| Problem requirements |
Please retype the data below line for line and leave out every picture.

| Available data |
====
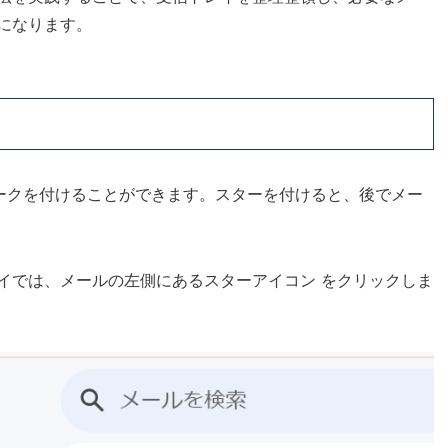
になります。
マークを付けることができます。スターを付けると、後でメー
イでは、メールの左側にあるスターアイコン をクリックしま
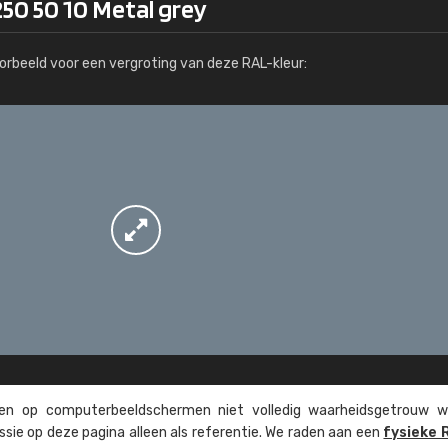
50 50 10 Metal grey
Meer info / bestellen
orbeeld voor een vergroting van deze RAL-kleur:
n op computer­beeld­schermen niet volledig waarheids­­getrouw w
ssie op deze pagina alleen als referentie. We raden aan een
fysieke 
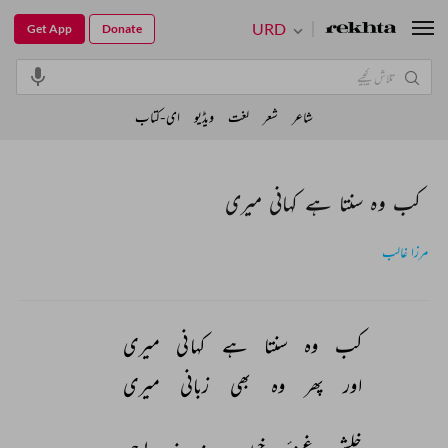
URD
Get App
Donate
شاعر
شعر
لغت
ویڈیو
ای-کتاب
کب وہ سنتا ہے کہانی میری
مرزا غالب
کب 
وہ 
سنتا 
ہے 
کہانی 
میری 
اور 
پھر 
وہ 
بھی 
زبانی 
میری 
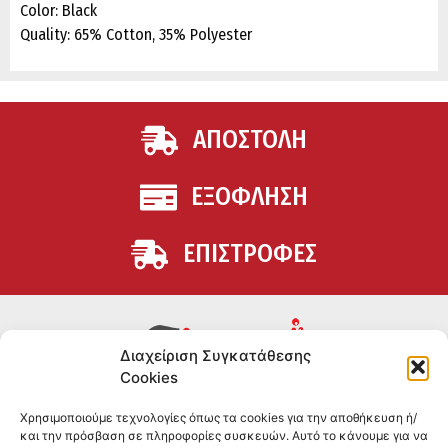
Color: Black
Quality: 65% Cotton, 35% Polyester
ΑΠΟΣΤΟΛΗ
ΕΞΟΦΛΗΣΗ
ΕΠΙΣΤΡΟΦΕΣ
Διαχείριση Συγκατάθεσης
Cookies
Συμπληρώματα διατροφής για αθλητές και όσους
Χρησιμοποιούμε τεχνολογίες όπως τα cookies για την αποθήκευση ή/
θέλουν να βελτιώσουν τη διατροφή και την υγεία τους.
και την πρόσβαση σε πληροφορίες συσκευών. Αυτό το κάνουμε για να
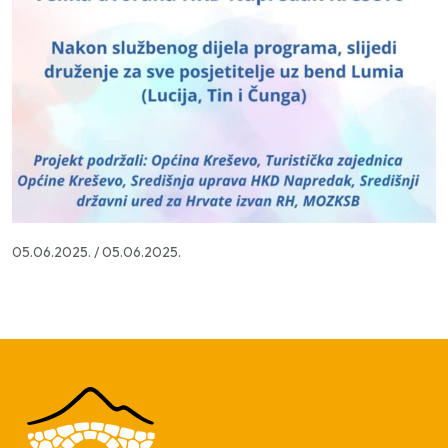
05.06.2025.
/
05.06.2025.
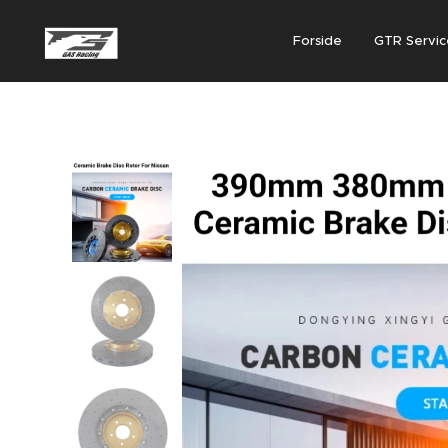
Forside
GTR Servic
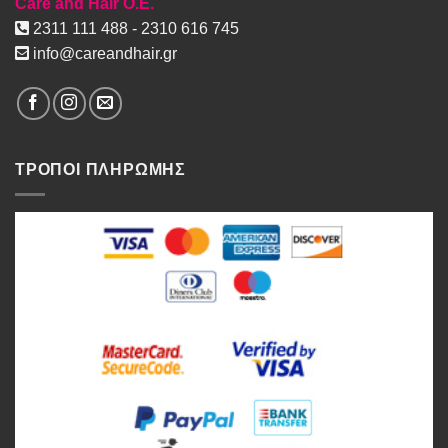
Care and Hair O.E.
2311 111 488 - 2310 616 745
info@careandhair.gr
ΤΡΟΠΟΙ ΠΛΗΡΩΜΗΣ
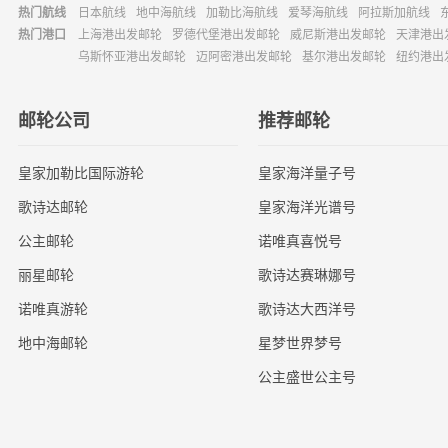
热门航线
日本航线
地中海航线
加勒比海航线
爱琴海航线
阿拉斯加航线
热门港口
上海港出发邮轮
罗德代堡港出发邮轮
威尼斯港出发邮轮
天津港出
乌斯怀亚港出发邮轮
迈阿密港出发邮轮
基尔港出发邮轮
纽约港出
邮轮公司
推荐邮轮
皇家加勒比国际游轮
皇家海洋量子号
歌诗达邮轮
皇家海洋光谱号
公主邮轮
诺唯真喜悦号
丽星邮轮
歌诗达赛琳娜号
诺唯真游轮
歌诗达大西洋号
地中海邮轮
星梦世界梦号
公主盛世公主号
====
| Final answer |
になります。
マークを付けることができます。スターを付けると、後でメー
イでは、メールの左側にあるスターアイコン をクリックしま
50 50 10 Metal grey
Meer info / bestellen
orbeeld voor een vergroting van deze RAL-kleur:
n op computer­beeld­schermen niet volledig waarheids­­getrouw w
ssie op deze pagina alleen als referentie. We raden aan een
fysieke 
URD
Get App
Donate
شاعر
شعر
لغت
ویڈیو
ای-کتاب
کب وہ سنتا ہے کہانی میری
مرزا غالب
کب 
وہ 
سنتا 
ہے 
کہانی 
میری 
اور 
پھر 
وہ 
بھی 
زبانی 
میری 
Color: Black
Quality: 65% Cotton, 35% Polyester
ΑΠΟΣΤΟΛΗ
ΕΞΟΦΛΗΣΗ
ΕΠΙΣΤΡΟΦΕΣ
Διαχείριση Συγκατάθεσης
Cookies
Συμπληρώματα διατροφής για αθλητές και όσους
Χρησιμοποιούμε τεχνολογίες όπως τα cookies για την αποθήκευση ή/
θέλουν να βελτιώσουν τη διατροφή και την υγεία τους.
και την πρόσβαση σε πληροφορίες συσκευών. Αυτό το κάνουμε για να
05.06.2025.
/
05.06.2025.
Forside
GTR Servic
Care and Hair O.E.
2311 111 488 - 2310 616 745
info@careandhair.gr
ΤΡΟΠΟΙ ΠΛΗΡΩΜΗΣ
热门航线
日本航线
地中海航线
加勒比海航线
爱琴海航线
阿拉斯加航线
热门港口
上海港出发邮轮
罗德代堡港出发邮轮
威尼斯港出发邮轮
天津港出
乌斯怀亚港出发邮轮
迈阿密港出发邮轮
基尔港出发邮轮
纽约港出
邮轮公司
推荐邮轮
皇家加勒比国际游轮
皇家海洋量子号
歌诗达邮轮
皇家海洋光谱号
公主邮轮
诺唯真喜悦号
丽星邮轮
歌诗达赛琳娜号
诺唯真游轮
歌诗达大西洋号
地中海邮轮
星梦世界梦号
公主盛世公主号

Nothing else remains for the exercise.